Work instructions >> Using the entries that follow, write out the line containing "Diskografie", the line containing "Formulario de contacto", and every line between them, exactly and nothing else.

== Information given

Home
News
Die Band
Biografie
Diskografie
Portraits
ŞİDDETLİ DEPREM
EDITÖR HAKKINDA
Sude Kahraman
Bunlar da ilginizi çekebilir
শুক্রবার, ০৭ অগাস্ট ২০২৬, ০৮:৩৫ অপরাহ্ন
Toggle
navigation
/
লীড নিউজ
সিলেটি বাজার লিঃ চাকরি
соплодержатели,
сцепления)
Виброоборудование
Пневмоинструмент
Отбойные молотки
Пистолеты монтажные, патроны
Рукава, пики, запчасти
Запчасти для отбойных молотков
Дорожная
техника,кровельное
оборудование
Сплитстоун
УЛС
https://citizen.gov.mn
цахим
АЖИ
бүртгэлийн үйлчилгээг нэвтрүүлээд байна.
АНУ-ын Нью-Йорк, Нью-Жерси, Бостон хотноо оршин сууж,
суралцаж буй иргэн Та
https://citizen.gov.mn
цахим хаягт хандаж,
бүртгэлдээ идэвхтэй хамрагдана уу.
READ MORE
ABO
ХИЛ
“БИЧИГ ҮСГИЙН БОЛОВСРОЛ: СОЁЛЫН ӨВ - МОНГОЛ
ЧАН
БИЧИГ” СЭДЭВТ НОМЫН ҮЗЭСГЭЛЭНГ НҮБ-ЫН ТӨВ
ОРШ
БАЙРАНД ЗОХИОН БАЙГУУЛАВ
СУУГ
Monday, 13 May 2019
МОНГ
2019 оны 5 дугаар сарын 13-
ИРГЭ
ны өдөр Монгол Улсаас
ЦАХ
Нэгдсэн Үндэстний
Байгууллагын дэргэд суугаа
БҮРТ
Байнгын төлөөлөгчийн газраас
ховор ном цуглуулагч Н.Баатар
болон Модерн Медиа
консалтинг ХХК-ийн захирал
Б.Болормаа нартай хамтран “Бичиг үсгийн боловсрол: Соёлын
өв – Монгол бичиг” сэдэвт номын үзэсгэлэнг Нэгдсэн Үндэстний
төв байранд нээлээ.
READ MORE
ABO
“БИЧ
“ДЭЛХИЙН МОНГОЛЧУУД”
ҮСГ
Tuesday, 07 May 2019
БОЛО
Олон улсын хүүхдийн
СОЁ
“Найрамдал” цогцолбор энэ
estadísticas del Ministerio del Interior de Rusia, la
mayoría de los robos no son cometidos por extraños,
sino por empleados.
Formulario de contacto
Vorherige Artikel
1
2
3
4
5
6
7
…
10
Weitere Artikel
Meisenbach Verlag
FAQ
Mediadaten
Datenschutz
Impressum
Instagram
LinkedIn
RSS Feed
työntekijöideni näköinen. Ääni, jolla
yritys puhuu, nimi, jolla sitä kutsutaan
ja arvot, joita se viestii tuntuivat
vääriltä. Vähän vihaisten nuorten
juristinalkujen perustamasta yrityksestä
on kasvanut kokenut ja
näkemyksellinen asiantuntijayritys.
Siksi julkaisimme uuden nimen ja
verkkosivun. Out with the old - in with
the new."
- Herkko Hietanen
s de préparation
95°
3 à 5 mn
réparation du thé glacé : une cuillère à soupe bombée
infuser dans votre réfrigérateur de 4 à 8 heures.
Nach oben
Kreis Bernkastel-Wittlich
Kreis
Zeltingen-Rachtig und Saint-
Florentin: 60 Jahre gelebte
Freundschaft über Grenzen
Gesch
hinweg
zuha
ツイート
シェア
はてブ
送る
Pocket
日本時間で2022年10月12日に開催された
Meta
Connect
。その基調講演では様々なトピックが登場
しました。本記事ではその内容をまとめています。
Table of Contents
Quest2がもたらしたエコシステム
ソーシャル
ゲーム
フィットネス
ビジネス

====

Response area >>
Diskografie
Portraits
ŞİDDETLİ DEPREM
EDITÖR HAKKINDA
Sude Kahraman
Bunlar da ilginizi çekebilir
শুক্রবার, ০৭ অগাস্ট ২০২৬, ০৮:৩৫ অপরাহ্ন
Toggle
navigation
/
লীড নিউজ
সিলেটি বাজার লিঃ চাকরি
соплодержатели,
сцепления)
Виброоборудование
Пневмоинструмент
Отбойные молотки
Пистолеты монтажные, патроны
Рукава, пики, запчасти
Запчасти для отбойных молотков
Дорожная
техника,кровельное
оборудование
Сплитстоун
УЛС
https://citizen.gov.mn
цахим
АЖИ
бүртгэлийн үйлчилгээг нэвтрүүлээд байна.
АНУ-ын Нью-Йорк, Нью-Жерси, Бостон хотноо оршин сууж,
суралцаж буй иргэн Та
https://citizen.gov.mn
цахим хаягт хандаж,
бүртгэлдээ идэвхтэй хамрагдана уу.
READ MORE
ABO
ХИЛ
“БИЧИГ ҮСГИЙН БОЛОВСРОЛ: СОЁЛЫН ӨВ - МОНГОЛ
ЧАН
БИЧИГ” СЭДЭВТ НОМЫН ҮЗЭСГЭЛЭНГ НҮБ-ЫН ТӨВ
ОРШ
БАЙРАНД ЗОХИОН БАЙГУУЛАВ
СУУГ
Monday, 13 May 2019
МОНГ
2019 оны 5 дугаар сарын 13-
ИРГЭ
ны өдөр Монгол Улсаас
ЦАХ
Нэгдсэн Үндэстний
Байгууллагын дэргэд суугаа
БҮРТ
Байнгын төлөөлөгчийн газраас
ховор ном цуглуулагч Н.Баатар
болон Модерн Медиа
консалтинг ХХК-ийн захирал
Б.Болормаа нартай хамтран “Бичиг үсгийн боловсрол: Соёлын
өв – Монгол бичиг” сэдэвт номын үзэсгэлэнг Нэгдсэн Үндэстний
төв байранд нээлээ.
READ MORE
ABO
“БИЧ
“ДЭЛХИЙН МОНГОЛЧУУД”
ҮСГ
Tuesday, 07 May 2019
БОЛО
Олон улсын хүүхдийн
СОЁ
“Найрамдал” цогцолбор энэ
estadísticas del Ministerio del Interior de Rusia, la
mayoría de los robos no son cometidos por extraños,
sino por empleados.
Formulario de contacto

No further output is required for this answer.